As far as dye, I don't see why you couldn't once he is cleared, although the silver _may_ distort the color a bit, especially if you choose a lighter color. Obviously, Ladywolfe's color choice was dark enough! Very cute!! I would love to try dying Trev, unfortunately he's black as black can be! I would have to bleach him; no thanks!!!


----------



## tortoise (Feb 5, 2012)

mom24doggies said:


> I'm just curious, why is he going to be disqualified?


I think he is going to be too big. He is 4 months old and 13". There is a local He has an umbilical hernia that the vets won't repair unless he is neutered at the same time. He has white spots inbetween the pads of his feet.

Other than that  he is very nice. Maybe a little long in the back? Or maybe I haven't mastered the puppy cut.


----------



## mom24doggies (Mar 28, 2011)

tortoise said:


> I think he is going to be too big. He is 4 months old and 13". There is a local He has an umbilical hernia that the vets won't repair unless he is neutered at the same time. He has white spots inbetween the pads of his feet.
> 
> Other than that  he is very nice. Maybe a little long in the back?

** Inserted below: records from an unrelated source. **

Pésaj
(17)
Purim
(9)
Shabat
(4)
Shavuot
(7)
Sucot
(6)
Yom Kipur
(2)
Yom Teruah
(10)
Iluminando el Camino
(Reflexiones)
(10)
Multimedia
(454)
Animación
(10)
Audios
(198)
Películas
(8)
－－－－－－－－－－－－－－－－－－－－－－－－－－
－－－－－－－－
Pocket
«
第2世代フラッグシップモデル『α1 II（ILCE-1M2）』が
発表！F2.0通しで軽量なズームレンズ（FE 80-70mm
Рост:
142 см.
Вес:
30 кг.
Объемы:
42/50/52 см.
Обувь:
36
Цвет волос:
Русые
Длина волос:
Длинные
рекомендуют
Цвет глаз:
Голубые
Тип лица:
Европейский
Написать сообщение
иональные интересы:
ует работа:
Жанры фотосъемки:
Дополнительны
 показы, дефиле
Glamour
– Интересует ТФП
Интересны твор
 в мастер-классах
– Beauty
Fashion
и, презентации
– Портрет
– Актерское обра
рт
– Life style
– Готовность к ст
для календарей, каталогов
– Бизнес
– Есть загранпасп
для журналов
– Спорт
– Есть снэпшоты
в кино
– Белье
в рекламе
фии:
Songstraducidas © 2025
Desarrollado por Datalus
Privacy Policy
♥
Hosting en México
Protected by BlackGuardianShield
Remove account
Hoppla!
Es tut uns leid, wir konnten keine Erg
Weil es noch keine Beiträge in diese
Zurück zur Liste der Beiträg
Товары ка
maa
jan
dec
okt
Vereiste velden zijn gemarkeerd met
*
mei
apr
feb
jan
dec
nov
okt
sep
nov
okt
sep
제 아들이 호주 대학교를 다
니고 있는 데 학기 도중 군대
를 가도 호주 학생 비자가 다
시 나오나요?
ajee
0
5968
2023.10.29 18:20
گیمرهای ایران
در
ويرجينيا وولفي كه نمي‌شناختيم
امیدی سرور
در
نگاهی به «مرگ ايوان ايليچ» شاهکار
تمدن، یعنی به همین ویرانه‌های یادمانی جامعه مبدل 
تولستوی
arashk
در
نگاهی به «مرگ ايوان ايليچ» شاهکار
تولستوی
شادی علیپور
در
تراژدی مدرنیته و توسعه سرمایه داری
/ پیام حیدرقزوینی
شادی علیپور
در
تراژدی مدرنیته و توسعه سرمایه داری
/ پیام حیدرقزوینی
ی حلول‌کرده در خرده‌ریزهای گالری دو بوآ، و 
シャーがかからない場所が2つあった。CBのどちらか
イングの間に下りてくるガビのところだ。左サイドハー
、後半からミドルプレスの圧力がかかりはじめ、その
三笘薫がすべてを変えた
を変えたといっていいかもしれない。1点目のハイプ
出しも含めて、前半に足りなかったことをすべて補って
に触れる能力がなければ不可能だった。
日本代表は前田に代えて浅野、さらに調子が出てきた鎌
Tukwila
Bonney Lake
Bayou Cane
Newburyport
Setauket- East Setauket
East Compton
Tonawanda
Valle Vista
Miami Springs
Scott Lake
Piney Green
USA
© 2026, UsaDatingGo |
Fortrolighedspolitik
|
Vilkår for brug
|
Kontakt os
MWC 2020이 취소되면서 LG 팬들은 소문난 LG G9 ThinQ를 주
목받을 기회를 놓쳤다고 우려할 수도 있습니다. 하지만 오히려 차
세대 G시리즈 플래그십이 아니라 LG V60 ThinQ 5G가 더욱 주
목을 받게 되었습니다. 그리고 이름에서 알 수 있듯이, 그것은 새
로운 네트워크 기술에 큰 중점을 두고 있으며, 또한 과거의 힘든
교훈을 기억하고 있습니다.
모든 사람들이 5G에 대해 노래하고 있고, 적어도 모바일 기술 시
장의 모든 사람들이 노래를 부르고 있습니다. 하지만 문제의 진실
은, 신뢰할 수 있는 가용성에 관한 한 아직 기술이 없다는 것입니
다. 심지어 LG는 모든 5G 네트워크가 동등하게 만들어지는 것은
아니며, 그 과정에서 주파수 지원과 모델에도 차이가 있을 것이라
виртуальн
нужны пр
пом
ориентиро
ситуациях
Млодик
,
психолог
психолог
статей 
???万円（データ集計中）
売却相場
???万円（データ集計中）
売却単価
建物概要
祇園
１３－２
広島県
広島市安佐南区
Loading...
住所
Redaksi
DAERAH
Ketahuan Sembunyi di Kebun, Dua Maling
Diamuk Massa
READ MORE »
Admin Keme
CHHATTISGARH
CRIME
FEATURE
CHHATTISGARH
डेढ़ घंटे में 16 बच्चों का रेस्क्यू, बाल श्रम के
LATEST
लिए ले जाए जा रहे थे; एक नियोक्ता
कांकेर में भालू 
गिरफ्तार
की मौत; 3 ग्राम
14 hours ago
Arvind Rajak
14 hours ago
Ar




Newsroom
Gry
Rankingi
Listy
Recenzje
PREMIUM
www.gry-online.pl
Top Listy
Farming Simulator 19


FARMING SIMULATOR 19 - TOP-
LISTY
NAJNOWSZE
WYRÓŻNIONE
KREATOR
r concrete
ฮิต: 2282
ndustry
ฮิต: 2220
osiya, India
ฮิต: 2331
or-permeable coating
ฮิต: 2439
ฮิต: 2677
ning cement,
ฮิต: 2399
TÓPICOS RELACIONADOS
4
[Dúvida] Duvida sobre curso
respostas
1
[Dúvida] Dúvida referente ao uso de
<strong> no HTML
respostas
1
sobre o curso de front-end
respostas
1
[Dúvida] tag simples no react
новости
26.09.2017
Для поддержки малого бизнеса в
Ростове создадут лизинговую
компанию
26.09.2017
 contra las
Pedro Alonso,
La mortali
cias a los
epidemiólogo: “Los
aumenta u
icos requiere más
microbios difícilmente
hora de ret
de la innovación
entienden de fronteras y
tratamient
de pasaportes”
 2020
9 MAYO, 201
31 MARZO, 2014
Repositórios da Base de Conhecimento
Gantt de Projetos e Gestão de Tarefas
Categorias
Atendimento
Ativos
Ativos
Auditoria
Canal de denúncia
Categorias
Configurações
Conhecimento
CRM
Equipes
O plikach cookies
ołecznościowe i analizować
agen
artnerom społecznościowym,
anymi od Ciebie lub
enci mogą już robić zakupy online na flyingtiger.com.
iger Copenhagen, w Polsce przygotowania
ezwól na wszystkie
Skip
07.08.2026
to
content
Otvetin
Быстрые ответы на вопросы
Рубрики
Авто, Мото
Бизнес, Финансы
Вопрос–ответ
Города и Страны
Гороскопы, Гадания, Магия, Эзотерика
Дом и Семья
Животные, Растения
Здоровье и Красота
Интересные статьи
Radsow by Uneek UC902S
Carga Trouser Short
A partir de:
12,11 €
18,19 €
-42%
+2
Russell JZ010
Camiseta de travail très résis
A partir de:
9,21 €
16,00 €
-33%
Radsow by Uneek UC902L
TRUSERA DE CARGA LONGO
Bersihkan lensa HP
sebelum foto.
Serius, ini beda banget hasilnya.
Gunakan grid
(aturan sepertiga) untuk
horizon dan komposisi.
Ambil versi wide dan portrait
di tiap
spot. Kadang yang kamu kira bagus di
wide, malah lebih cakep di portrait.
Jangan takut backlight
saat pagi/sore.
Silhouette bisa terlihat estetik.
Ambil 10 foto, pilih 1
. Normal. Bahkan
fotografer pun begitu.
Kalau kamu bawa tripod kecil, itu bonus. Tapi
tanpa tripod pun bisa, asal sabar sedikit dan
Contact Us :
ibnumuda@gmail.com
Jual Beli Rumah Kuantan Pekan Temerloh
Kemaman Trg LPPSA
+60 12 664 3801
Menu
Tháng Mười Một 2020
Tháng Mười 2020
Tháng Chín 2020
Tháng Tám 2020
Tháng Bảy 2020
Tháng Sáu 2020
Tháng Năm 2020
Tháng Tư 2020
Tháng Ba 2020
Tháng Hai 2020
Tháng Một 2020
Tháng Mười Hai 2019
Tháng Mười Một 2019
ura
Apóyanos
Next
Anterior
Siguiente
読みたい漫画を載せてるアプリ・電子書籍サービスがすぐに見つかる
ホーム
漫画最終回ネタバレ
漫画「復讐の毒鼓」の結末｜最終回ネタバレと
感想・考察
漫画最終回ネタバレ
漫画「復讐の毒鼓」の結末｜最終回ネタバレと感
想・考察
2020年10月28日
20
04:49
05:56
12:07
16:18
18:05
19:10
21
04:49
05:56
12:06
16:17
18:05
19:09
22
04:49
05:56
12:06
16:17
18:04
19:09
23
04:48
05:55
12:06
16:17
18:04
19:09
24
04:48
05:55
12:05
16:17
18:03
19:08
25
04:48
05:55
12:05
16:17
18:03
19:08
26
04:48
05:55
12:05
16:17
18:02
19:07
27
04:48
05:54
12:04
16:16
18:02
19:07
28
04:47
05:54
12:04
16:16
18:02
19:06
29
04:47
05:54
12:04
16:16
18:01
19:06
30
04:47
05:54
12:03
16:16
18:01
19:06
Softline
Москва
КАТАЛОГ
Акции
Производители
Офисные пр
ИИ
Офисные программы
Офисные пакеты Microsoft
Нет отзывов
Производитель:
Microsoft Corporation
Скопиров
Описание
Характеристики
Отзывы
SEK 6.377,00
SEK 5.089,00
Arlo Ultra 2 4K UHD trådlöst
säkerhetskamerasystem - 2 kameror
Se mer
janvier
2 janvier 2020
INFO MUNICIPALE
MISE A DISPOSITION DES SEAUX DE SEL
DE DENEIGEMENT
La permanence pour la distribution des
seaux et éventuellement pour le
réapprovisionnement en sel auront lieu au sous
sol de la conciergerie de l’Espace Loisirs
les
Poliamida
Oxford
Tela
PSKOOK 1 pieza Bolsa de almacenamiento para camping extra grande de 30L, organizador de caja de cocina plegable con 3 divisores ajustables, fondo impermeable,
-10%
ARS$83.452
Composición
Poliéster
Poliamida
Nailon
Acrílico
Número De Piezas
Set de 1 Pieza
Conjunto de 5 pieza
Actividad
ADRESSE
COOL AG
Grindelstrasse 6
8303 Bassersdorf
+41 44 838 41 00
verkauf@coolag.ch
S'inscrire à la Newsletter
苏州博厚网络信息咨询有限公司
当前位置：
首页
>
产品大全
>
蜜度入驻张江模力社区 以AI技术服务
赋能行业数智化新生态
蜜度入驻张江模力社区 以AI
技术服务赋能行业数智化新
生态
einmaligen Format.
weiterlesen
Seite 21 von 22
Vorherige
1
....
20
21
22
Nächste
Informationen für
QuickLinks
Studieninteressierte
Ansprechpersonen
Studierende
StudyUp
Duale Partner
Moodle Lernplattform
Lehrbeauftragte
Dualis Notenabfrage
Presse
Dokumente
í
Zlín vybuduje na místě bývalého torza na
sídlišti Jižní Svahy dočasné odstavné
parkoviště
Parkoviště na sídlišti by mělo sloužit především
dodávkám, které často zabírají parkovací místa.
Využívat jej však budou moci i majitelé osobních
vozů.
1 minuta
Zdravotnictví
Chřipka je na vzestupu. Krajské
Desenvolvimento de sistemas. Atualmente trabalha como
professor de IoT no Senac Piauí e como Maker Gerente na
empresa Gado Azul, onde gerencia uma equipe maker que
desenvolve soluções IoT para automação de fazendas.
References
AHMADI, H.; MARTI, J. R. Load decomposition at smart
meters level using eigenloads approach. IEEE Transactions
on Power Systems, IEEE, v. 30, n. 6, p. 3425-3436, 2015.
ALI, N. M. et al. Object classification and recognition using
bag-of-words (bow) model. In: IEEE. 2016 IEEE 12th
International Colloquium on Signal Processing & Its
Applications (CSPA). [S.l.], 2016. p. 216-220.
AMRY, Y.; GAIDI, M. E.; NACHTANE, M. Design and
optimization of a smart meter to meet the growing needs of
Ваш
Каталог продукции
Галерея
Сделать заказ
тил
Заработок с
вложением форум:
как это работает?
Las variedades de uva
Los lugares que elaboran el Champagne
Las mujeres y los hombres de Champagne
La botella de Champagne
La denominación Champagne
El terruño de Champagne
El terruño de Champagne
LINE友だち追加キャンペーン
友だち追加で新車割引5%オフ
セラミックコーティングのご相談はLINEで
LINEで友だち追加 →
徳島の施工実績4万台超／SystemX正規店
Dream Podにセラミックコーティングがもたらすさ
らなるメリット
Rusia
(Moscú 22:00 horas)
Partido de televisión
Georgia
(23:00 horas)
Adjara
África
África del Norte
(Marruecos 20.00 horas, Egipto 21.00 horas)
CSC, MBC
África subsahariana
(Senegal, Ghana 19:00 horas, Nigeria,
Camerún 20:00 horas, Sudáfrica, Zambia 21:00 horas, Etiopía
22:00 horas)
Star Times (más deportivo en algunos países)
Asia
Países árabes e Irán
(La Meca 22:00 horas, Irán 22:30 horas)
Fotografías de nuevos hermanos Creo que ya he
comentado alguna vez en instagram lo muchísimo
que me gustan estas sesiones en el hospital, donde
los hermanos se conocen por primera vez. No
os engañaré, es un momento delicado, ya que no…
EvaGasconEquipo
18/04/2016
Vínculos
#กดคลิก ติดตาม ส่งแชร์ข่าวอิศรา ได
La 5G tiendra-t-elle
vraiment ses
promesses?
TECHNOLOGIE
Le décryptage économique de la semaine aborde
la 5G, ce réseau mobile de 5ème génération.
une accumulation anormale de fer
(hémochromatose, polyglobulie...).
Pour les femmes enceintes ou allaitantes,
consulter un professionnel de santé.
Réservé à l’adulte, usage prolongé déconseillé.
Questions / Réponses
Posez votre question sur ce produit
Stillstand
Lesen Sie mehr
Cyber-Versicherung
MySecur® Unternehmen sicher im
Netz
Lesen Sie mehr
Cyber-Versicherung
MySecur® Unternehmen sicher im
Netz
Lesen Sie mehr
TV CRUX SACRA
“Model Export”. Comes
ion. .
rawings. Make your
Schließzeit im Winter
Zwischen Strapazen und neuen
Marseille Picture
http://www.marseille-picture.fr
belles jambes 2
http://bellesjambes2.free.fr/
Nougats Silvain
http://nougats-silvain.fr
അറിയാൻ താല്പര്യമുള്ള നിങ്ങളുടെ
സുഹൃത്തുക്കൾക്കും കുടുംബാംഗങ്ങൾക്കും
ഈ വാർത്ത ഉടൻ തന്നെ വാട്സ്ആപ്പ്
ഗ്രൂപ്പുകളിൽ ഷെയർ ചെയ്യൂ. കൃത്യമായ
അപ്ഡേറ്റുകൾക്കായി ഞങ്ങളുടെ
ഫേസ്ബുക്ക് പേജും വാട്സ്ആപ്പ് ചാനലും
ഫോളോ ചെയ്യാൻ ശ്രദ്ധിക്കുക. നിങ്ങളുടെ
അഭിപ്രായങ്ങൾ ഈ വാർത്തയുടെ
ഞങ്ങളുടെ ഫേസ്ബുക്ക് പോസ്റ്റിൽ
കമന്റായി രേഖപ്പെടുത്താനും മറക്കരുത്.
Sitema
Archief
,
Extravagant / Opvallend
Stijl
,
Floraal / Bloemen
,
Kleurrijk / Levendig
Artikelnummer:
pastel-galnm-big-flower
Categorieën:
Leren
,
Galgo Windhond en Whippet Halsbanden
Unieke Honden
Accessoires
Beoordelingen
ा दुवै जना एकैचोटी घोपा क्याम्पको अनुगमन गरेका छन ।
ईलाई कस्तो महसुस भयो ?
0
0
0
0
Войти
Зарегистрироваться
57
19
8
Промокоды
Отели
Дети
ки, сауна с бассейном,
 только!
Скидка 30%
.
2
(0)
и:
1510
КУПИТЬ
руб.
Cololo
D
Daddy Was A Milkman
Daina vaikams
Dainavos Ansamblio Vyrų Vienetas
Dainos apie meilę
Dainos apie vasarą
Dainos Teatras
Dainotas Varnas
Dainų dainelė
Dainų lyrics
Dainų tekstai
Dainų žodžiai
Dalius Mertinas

Or maybe I haven't mastered the puppy cut.


Aww, too bad, he's really pretty.  I've heard that sometimes poodles that are going to clear to silver or blue get white hairs in their pads, so maybe that's all that is?


----------



## tortoise (Feb 5, 2012)

Ladywolfe said:


> I did, Manic Panic Pink....


That looks really good for color intensity! What brand is that dye?


----------



## tortoise (Feb 5, 2012)

mom24doggies said:


> Aww, too bad, he's really pretty.  I've heard that sometimes poodles that are going to clear to silver or blue get white hairs in their pads, so maybe that's all that is?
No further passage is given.